## YOUR INSTRUCTIONS
Extract each line holding the word "past" from the entries.

====

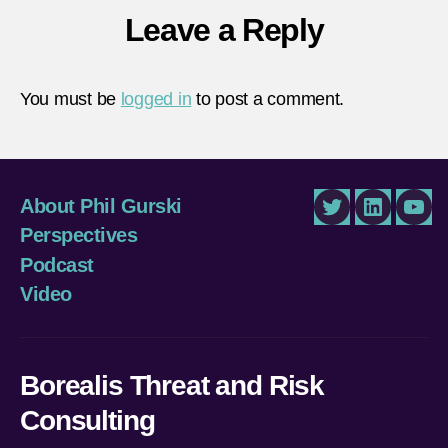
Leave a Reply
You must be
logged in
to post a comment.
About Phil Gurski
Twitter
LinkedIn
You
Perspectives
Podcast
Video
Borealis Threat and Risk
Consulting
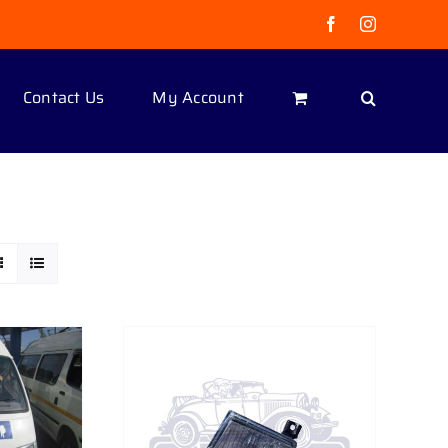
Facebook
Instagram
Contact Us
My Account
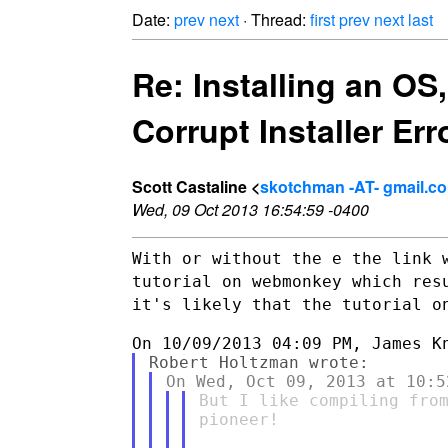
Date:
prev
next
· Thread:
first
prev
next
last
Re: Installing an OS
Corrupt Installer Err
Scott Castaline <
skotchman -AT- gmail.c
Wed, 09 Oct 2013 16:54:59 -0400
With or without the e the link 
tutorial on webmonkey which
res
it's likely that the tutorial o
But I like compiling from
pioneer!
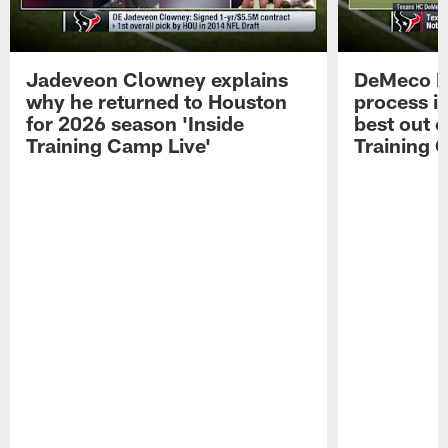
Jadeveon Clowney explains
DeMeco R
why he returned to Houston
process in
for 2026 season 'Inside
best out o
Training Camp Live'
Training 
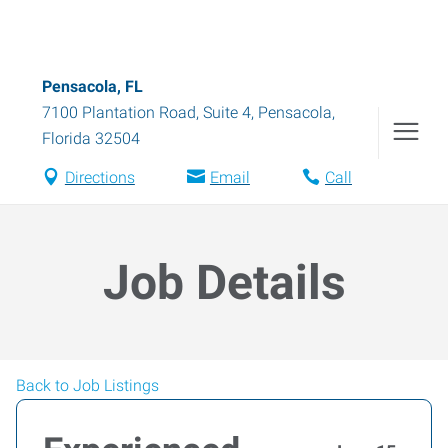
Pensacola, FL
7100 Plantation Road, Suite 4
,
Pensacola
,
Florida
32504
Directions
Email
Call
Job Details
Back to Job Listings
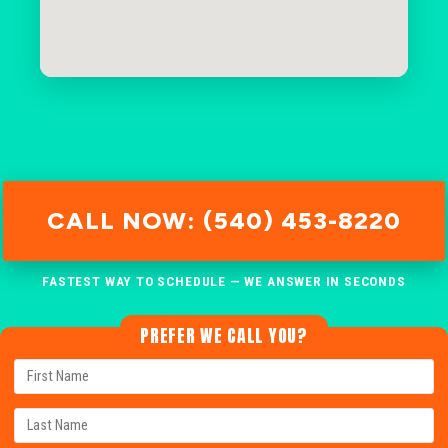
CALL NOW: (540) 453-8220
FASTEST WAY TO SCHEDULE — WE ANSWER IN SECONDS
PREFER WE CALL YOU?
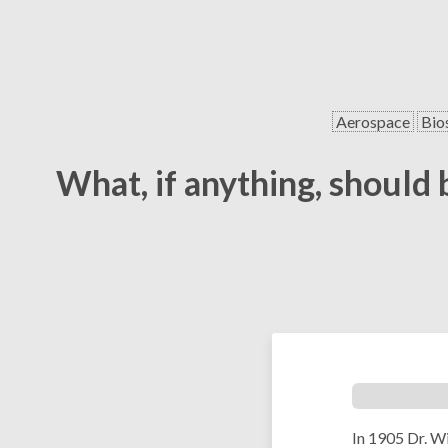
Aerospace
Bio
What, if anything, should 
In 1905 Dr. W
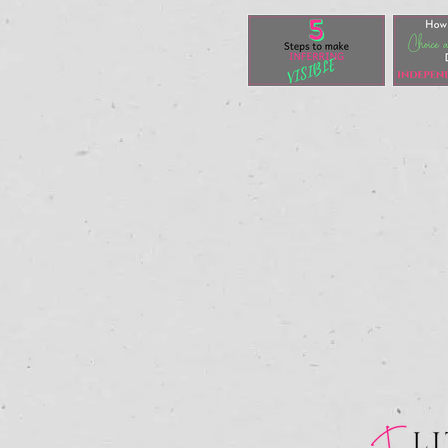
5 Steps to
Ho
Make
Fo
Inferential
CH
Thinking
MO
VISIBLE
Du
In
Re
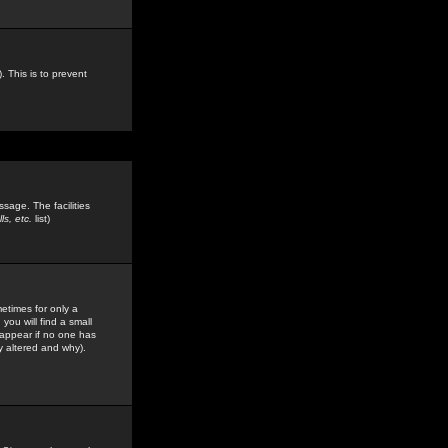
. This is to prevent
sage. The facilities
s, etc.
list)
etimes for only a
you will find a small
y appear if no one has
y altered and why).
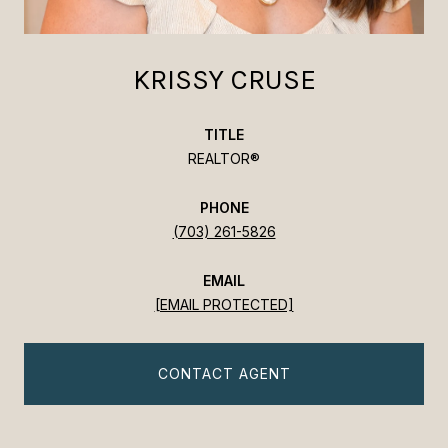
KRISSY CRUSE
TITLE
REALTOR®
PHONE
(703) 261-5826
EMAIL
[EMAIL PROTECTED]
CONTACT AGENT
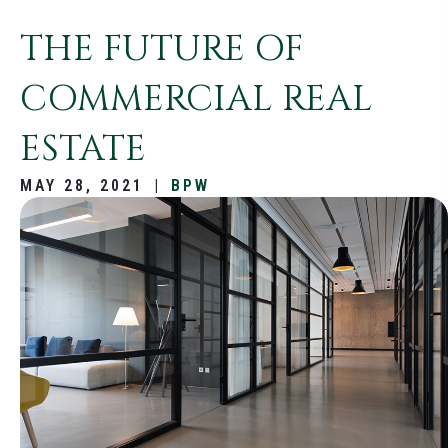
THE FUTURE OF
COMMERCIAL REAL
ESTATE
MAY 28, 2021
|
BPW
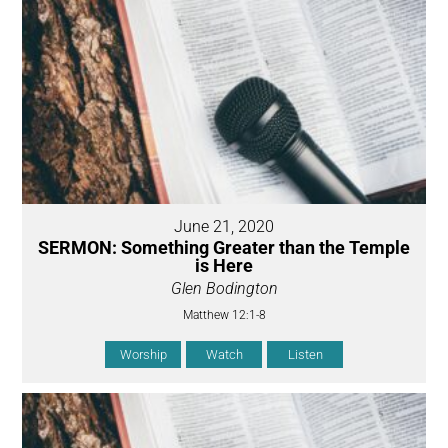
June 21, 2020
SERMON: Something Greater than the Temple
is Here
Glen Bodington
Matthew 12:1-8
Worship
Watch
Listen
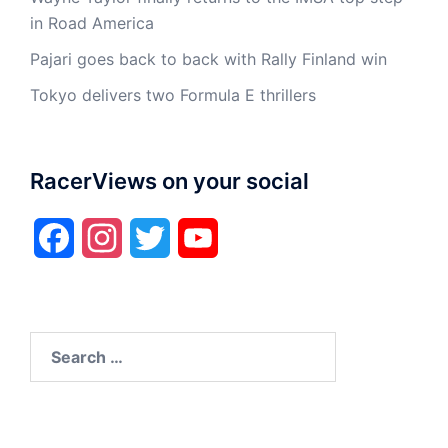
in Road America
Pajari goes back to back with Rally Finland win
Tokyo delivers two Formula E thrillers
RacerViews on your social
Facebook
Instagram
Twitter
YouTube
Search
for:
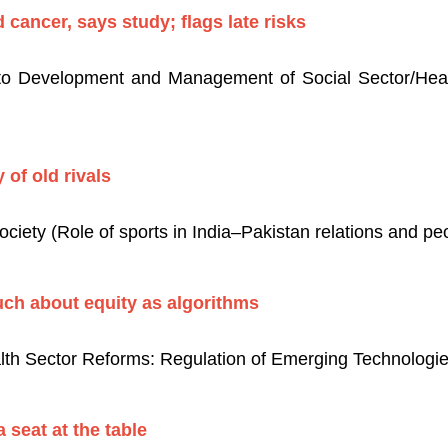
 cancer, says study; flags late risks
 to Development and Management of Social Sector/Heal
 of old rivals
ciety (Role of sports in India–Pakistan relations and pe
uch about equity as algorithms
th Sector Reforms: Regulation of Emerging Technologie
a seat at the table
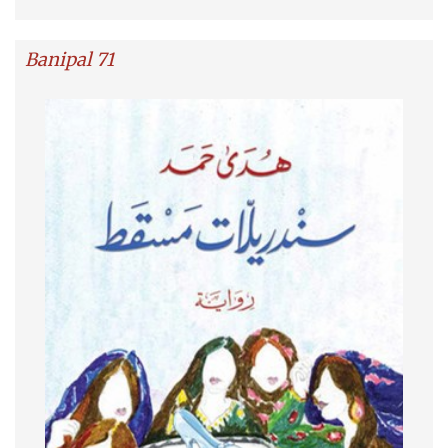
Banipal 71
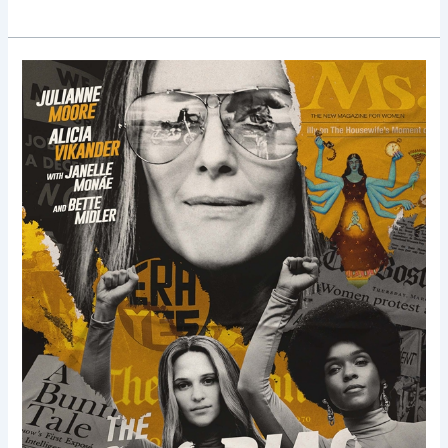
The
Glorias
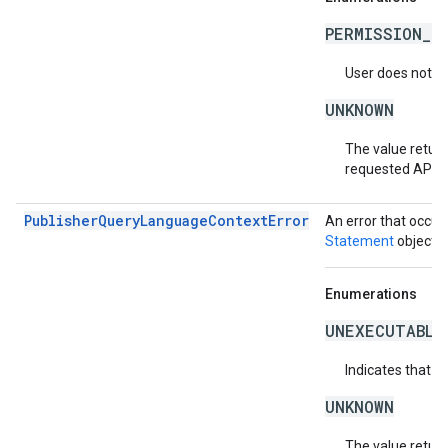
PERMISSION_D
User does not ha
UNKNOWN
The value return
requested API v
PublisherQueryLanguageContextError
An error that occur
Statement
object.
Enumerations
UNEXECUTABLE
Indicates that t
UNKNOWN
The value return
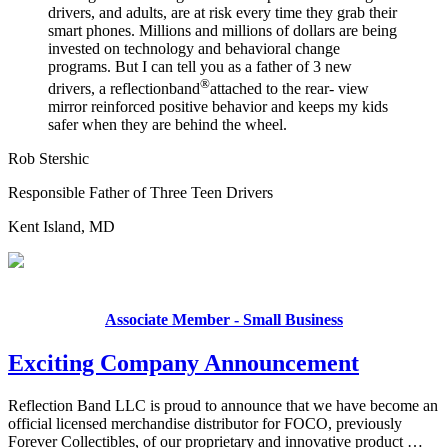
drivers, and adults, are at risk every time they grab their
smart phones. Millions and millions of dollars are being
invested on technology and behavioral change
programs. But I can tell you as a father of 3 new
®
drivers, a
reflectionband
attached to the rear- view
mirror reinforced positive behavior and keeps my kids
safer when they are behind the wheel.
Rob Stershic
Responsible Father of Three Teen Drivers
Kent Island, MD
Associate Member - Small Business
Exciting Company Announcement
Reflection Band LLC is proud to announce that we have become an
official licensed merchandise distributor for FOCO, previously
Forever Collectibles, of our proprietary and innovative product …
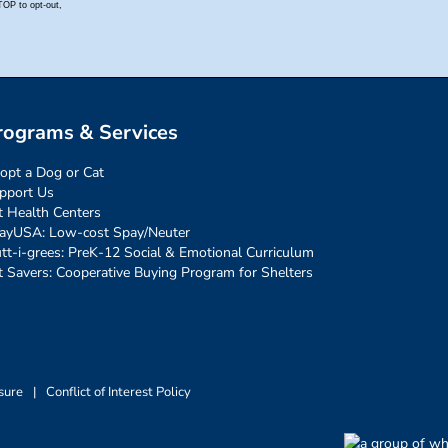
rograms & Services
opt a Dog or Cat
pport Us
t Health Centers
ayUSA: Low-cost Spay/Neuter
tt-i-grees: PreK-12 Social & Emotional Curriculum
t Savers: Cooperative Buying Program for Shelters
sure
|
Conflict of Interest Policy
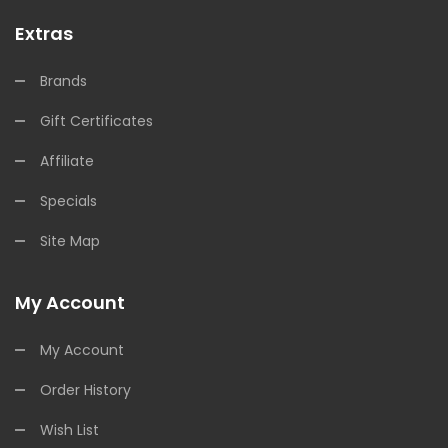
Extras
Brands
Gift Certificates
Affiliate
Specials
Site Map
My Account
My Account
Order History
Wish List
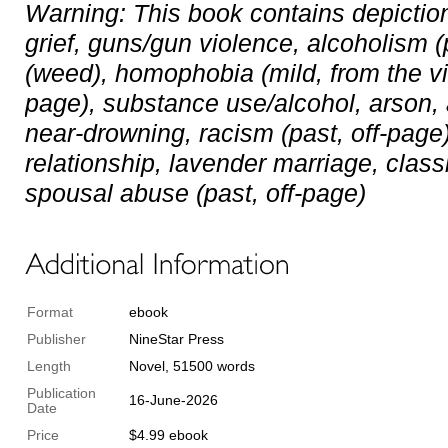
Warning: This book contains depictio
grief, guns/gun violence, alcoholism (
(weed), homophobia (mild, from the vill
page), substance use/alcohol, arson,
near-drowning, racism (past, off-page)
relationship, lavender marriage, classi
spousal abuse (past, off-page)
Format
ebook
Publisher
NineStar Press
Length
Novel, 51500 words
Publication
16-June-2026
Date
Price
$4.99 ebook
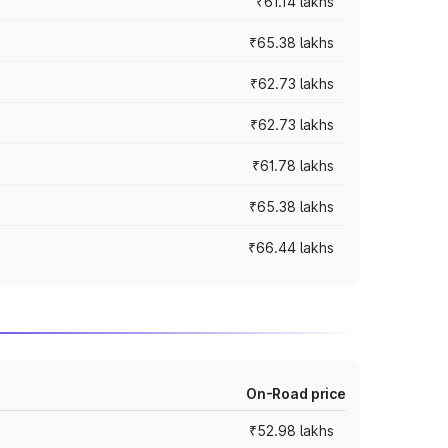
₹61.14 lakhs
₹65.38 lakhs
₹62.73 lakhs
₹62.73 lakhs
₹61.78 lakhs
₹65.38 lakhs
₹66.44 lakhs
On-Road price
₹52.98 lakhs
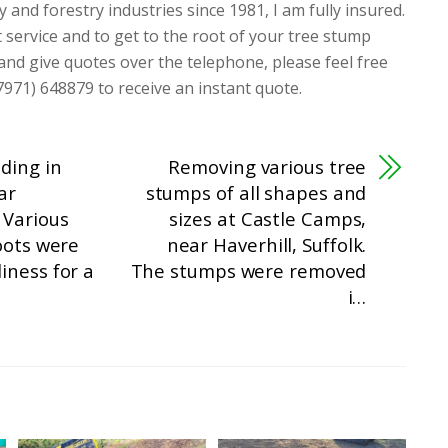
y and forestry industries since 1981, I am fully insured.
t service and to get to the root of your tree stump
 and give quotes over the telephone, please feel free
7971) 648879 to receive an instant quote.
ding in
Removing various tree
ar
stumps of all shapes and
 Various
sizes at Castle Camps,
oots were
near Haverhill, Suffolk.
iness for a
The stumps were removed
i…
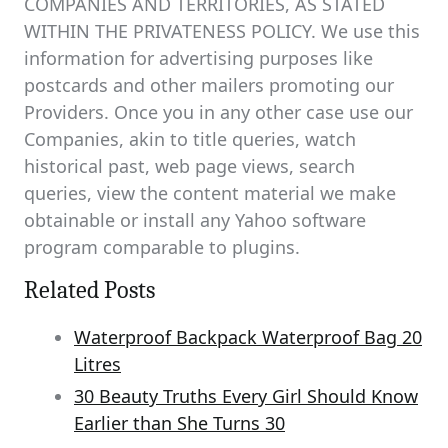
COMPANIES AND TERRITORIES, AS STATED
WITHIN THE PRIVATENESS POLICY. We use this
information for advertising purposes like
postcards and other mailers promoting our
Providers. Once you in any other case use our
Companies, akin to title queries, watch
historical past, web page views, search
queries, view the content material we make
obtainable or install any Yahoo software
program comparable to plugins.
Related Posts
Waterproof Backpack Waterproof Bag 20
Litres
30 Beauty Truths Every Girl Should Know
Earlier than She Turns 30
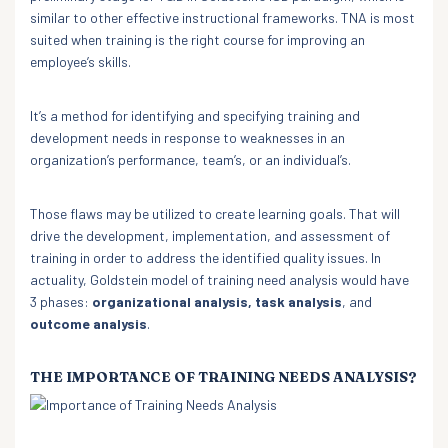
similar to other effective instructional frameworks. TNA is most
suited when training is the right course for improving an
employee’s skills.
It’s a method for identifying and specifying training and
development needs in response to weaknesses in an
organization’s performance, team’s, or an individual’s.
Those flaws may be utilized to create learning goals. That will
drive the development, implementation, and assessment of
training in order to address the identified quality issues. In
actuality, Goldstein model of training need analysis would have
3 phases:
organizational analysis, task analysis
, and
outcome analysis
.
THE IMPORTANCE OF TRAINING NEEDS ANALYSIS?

====

## ANSWER SECTION
near-drowning, racism (past, off-page)
spousal abuse (past, off-page)
historical past, web page views, search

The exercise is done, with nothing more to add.